As of Wednesday afternoon, shoppers from out of state were already rolling into Boyle County, and two of them were just getting started on a long journey. Larry Ferrell said he and his wife live in Celina, Tennessee, and they started their trip Wednesday morning, with plans to shop all along the way until they reach Michigan.
“We do this every year. Last year we went south, so this year, we’re going north,” Ferrell said. “We’re staying here tonight, and then we’ll get up in the morning and take off again. We left home this morning, and we’ve spent $700 or $800 already. I buy guns and she collects antiques. We’re retired, so we just get out and do what we want.”
One other aspect of the 127 Yard Sale is that it primarily involves cash transactions. While some vendors accept credit/debit cards, the majority of transactions made between vendors and customers are with cash.
The United States Centers for Disease Control is advising people to use touchless pay options when available, but if not, use hand sanitizer immediately after when touching an object that is frequently handled.
Blevins said the initial guidelines on COVID-19 had a heavy focus on high-touch objects such as paper currency so the possibility of transmission through handling cash from multiple people exists.
Boyle County Sheriff Derek Robbins encouraged shoppers and vendors to have plenty of hand sanitizer readily available.
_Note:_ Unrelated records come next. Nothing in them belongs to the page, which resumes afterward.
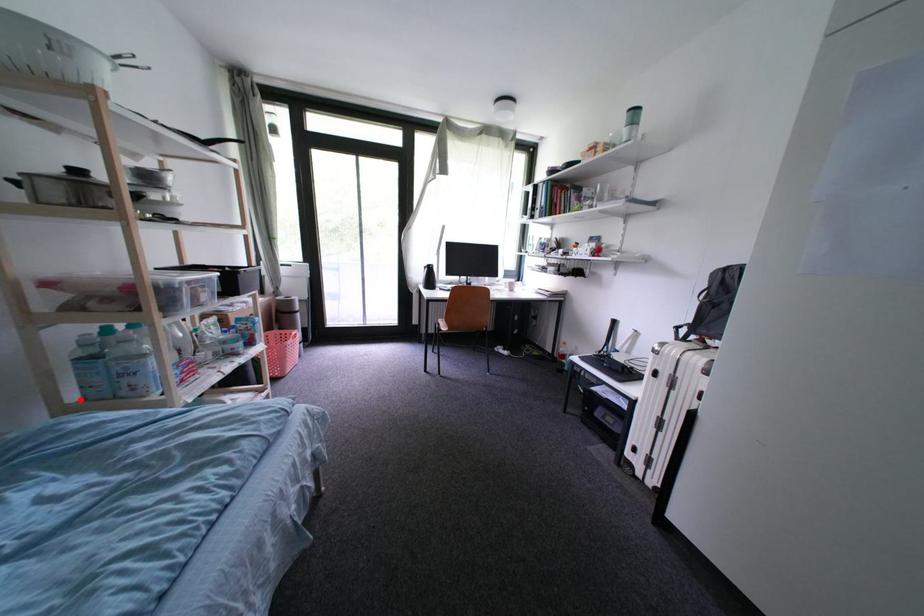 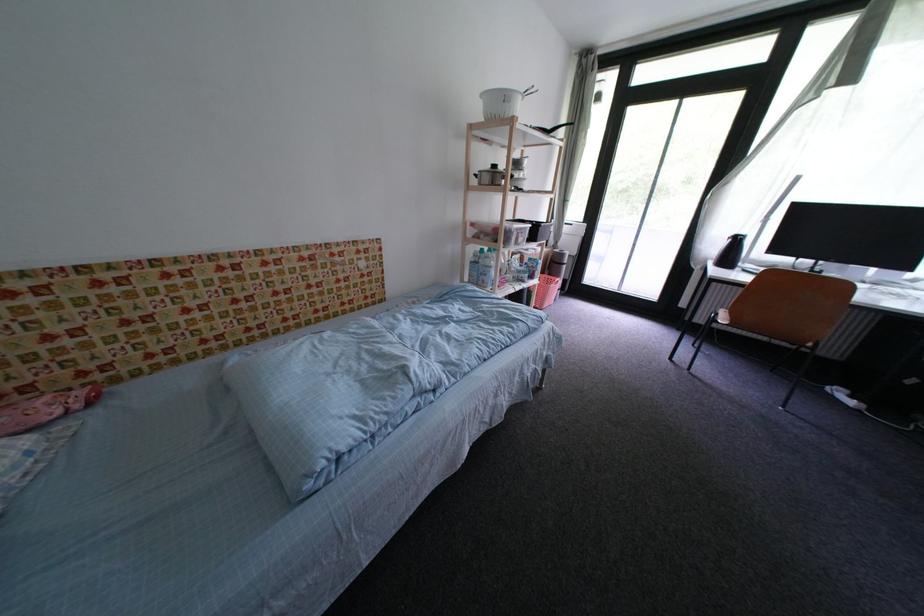 The point at the highlighted location is marked in the first image. Where is the corresponding point in the second image?

(475, 281) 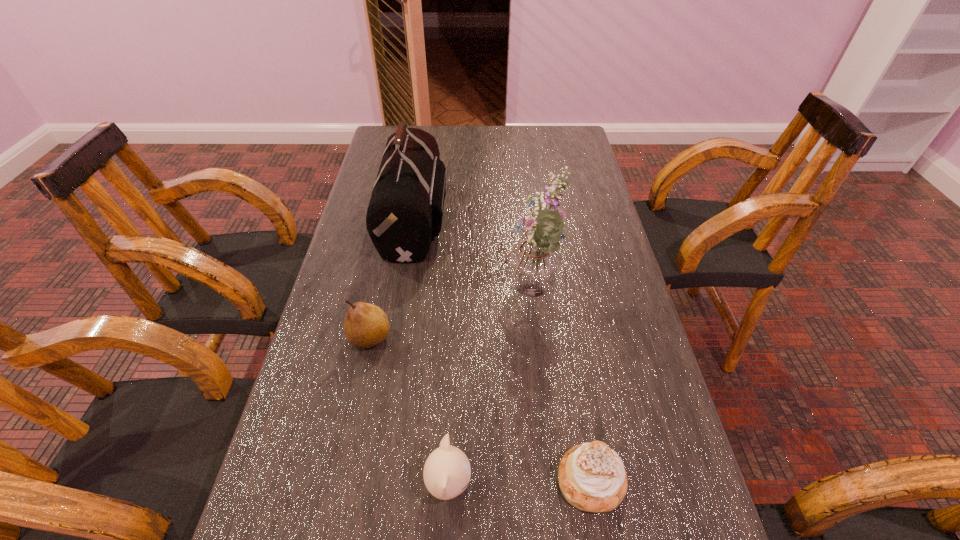 Locate an element on the screen. This screenshot has width=960, height=540. free space that is in between the pear and the bouquet is located at coordinates (451, 318).

Where is `empty space that is in between the pastry and the kitten`? This screenshot has height=540, width=960. empty space that is in between the pastry and the kitten is located at coordinates (519, 482).

You are a GUI agent. You are given a task and a screenshot of the screen. Output one action in this format:
    pyautogui.click(x=<x>, y=<y>)
    Task: Click on the vacant space that's between the pastry and the bouquet
    Image resolution: width=960 pixels, height=540 pixels.
    Given the screenshot: What is the action you would take?
    pyautogui.click(x=562, y=389)

I want to click on vacant space that's between the pastry and the duffel bag, so click(x=503, y=349).

This screenshot has width=960, height=540. Find the location of `free space between the second tallest object and the tallest object`. free space between the second tallest object and the tallest object is located at coordinates (473, 258).

Identify the location of free area in between the pastry and the tallest object. This screenshot has height=540, width=960. (562, 389).

In order to click on free point between the tallest object and the third object from right to left in this screenshot , I will do `click(491, 390)`.

This screenshot has width=960, height=540. I want to click on vacant region between the tallest object and the third shortest object, so click(x=451, y=318).

In order to click on free space that is in between the tallest object and the pastry in this screenshot , I will do `click(562, 389)`.

This screenshot has height=540, width=960. Identify the location of the closest object relative to the bouquet. (406, 207). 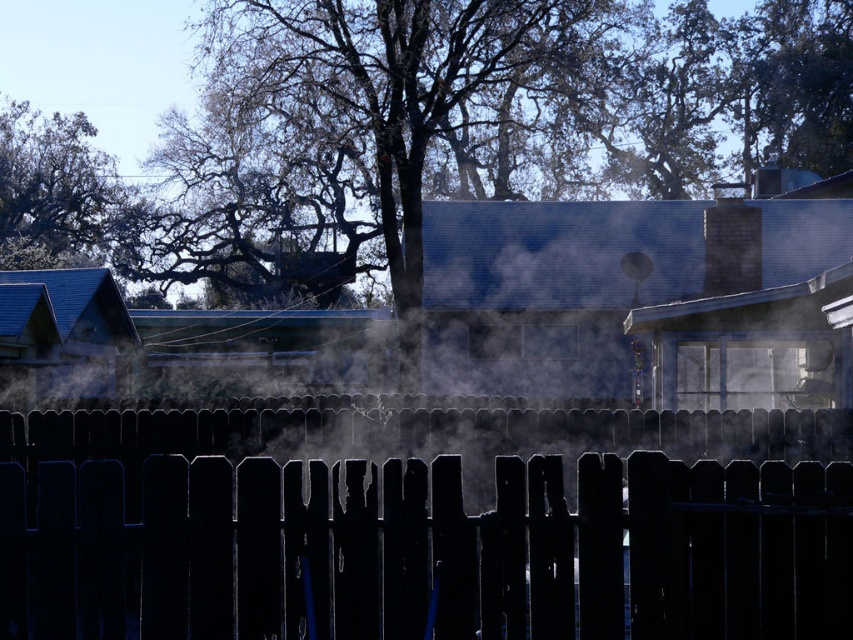 At what (x,y) coordinates should I click in order to perform the action: click on black wood fence at center. Please return your answer as a coordinate pair (x, y). This screenshot has width=853, height=640. Looking at the image, I should click on (416, 547). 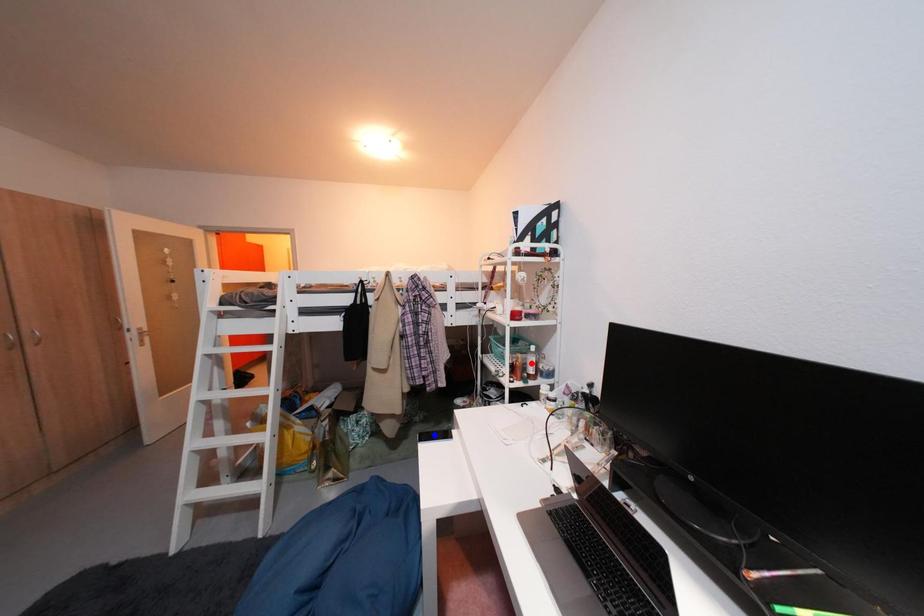 Question: Which of the two points in the image is closer to the camera?

Choices:
 (A) Blue point is closer.
 (B) Red point is closer.

Answer: (B) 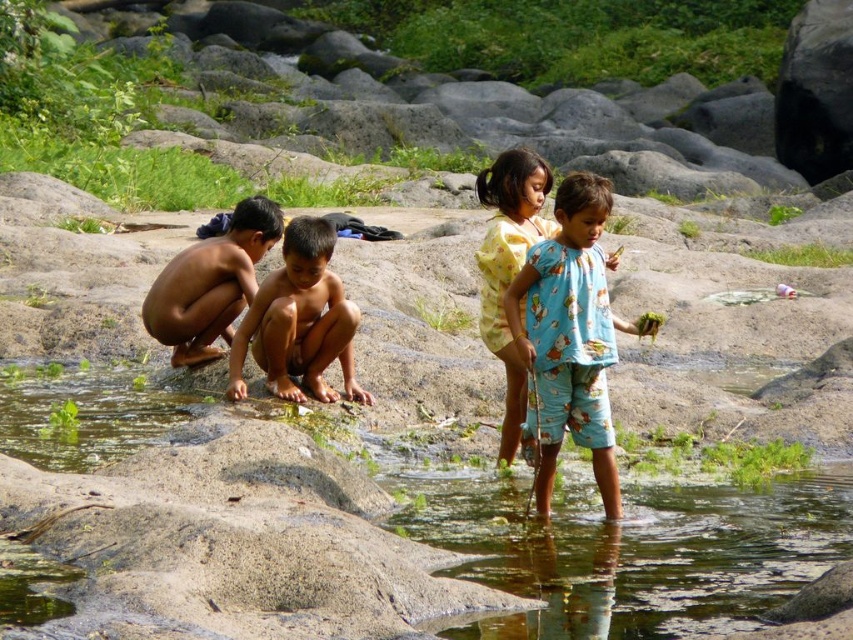 Who is positioned more to the right, blue cotton pajamas at center or brown skin boy at center?

Positioned to the right is blue cotton pajamas at center.

Image resolution: width=853 pixels, height=640 pixels. What do you see at coordinates (569, 339) in the screenshot?
I see `blue cotton pajamas at center` at bounding box center [569, 339].

Locate an element on the screen. The width and height of the screenshot is (853, 640). blue cotton pajamas at center is located at coordinates (569, 339).

Does clear water at stream center have a greater height compared to clear water at lower center?

No.

Does clear water at stream center come in front of clear water at lower center?

No.

Is point (28, 595) farther from camera compared to point (749, 528)?

No, it is not.

You are a GUI agent. You are given a task and a screenshot of the screen. Output one action in this format:
    pyautogui.click(x=<x>, y=<y>)
    Task: Click on the clear water at stream center
    The image size is (853, 640).
    Given the screenshot: What is the action you would take?
    pyautogui.click(x=624, y=545)

Is clear water at stream center positioned behind brown skin boy at center?

No.

Who is shorter, clear water at stream center or brown skin boy at center?

With less height is clear water at stream center.

Which is behind, point (496, 577) or point (294, 355)?

Point (294, 355)

Locate an element on the screen. clear water at stream center is located at coordinates (624, 545). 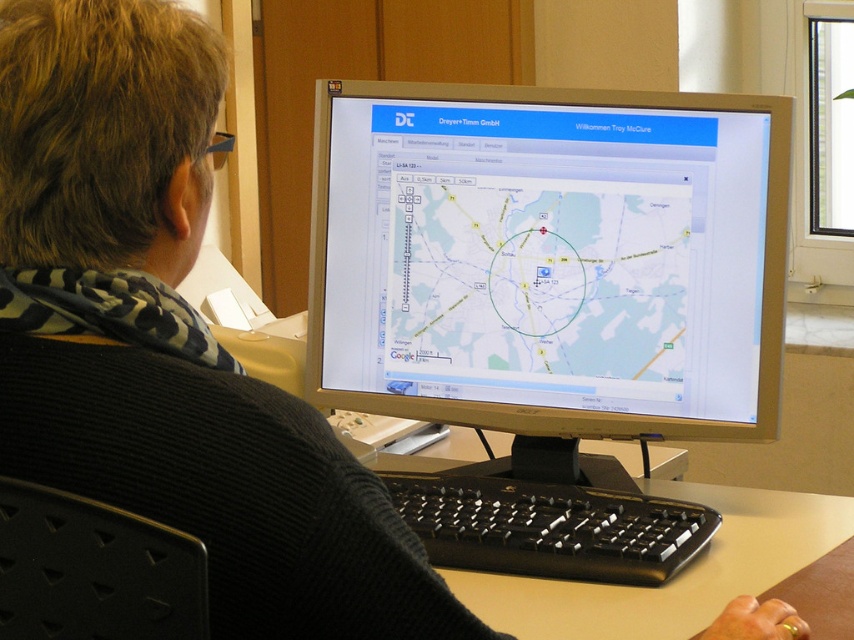 Question: Can you confirm if silver metallic monitor at center is thinner than black plastic keyboard at center?

Choices:
 (A) no
 (B) yes

Answer: (A)

Question: Based on their relative distances, which object is nearer to the silver metallic monitor at center?

Choices:
 (A) transparent map at center
 (B) black plastic keyboard at center

Answer: (A)

Question: Does silver metallic monitor at center appear on the left side of transparent map at center?

Choices:
 (A) yes
 (B) no

Answer: (B)

Question: Does silver metallic monitor at center have a larger size compared to black plastic keyboard at center?

Choices:
 (A) no
 (B) yes

Answer: (B)

Question: Which point is closer to the camera?

Choices:
 (A) silver metallic monitor at center
 (B) black plastic keyboard at center
 (C) transparent map at center

Answer: (B)

Question: Which is nearer to the silver metallic monitor at center?

Choices:
 (A) black plastic keyboard at center
 (B) transparent map at center

Answer: (B) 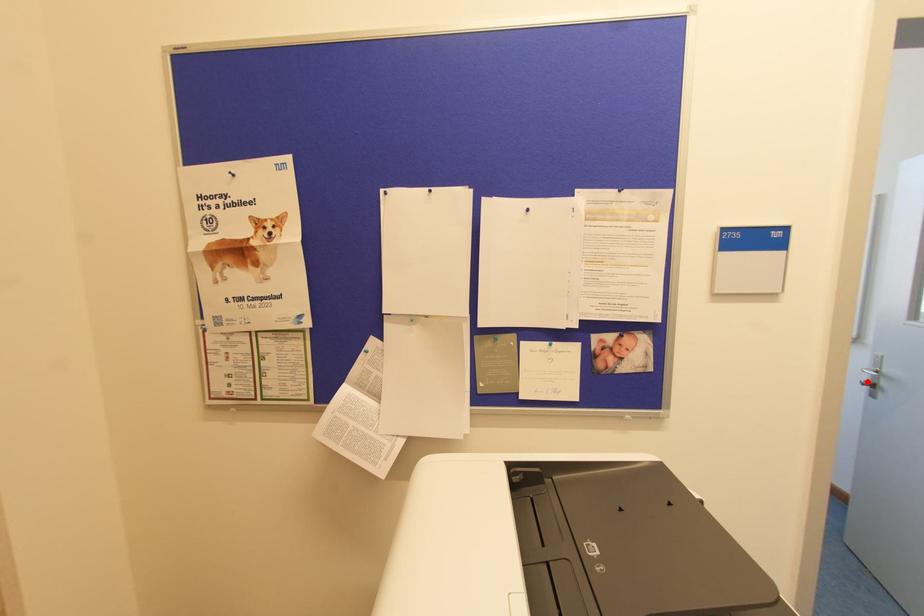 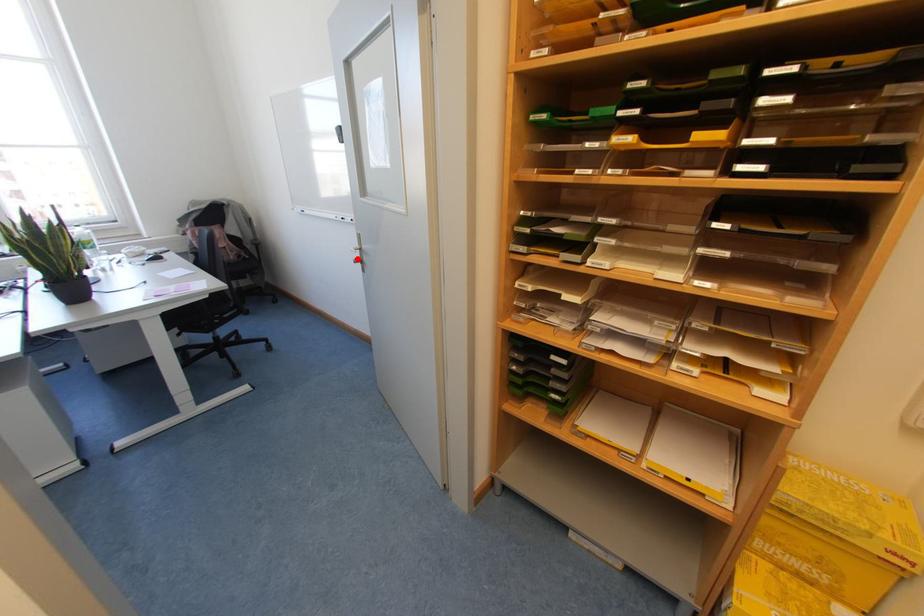 I am providing you with two images of the same scene from different viewpoints. A red point is marked on the first image and another point is marked on the second image. Are the points marked in image1 and image2 representing the same 3D position?

Yes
He said a lot of people will be from out of state and could be coming from places that have spikes in COVID-19 cases.
Hopefully, everyone won’t be picking up and setting down items very often, unless they’re purchasing it, Robbins said. And if you do pick up something and set it back down, “use hand sanitizer immediately.”
Robbins also mentioned the changes in traffic that come with the yard sales.
“It’s always a tough traffic weekend,” when the U.S. 127 Yard Sale takes place.
Even though vendors weren’t allowed to set up at the Boyle fairgrounds this year because of COVID-19 restrictions, there will probably still be heavy traffic through the area for the next few days.
Some people will avoid the annual 600-mile yard sale because of fears of contracting or transmitting the coronavirus. Others “will be looking for reasons to get out of the house,” Robbins said. “It’s impossible to predict how busy the weekend will be.”
No matter where on U.S. 127 bargain hunters and collectors are stopping, they need to be aware of other vehicles. Many drivers will be unfamiliar with the area, and sometimes will turn from the wrong lane, he said.
It’s also a good idea to stay several yards behind the vehicle traveling in front of you, Robbins said, because you never know if they’re going to suddenly stop or even make a U-turn.
He also reminded drivers that parking is not allowed in the emergency lanes on the side of the highway. “These aren’t parking places.”
And because people tend to pull out into traffic, even if they have an obstructed view because of a box truck or trailer parked next to them, he said drivers need to be patient. “The main thing is just to be patient,” Robbins said.
The 127 Yard Sale officially goes through Sunday.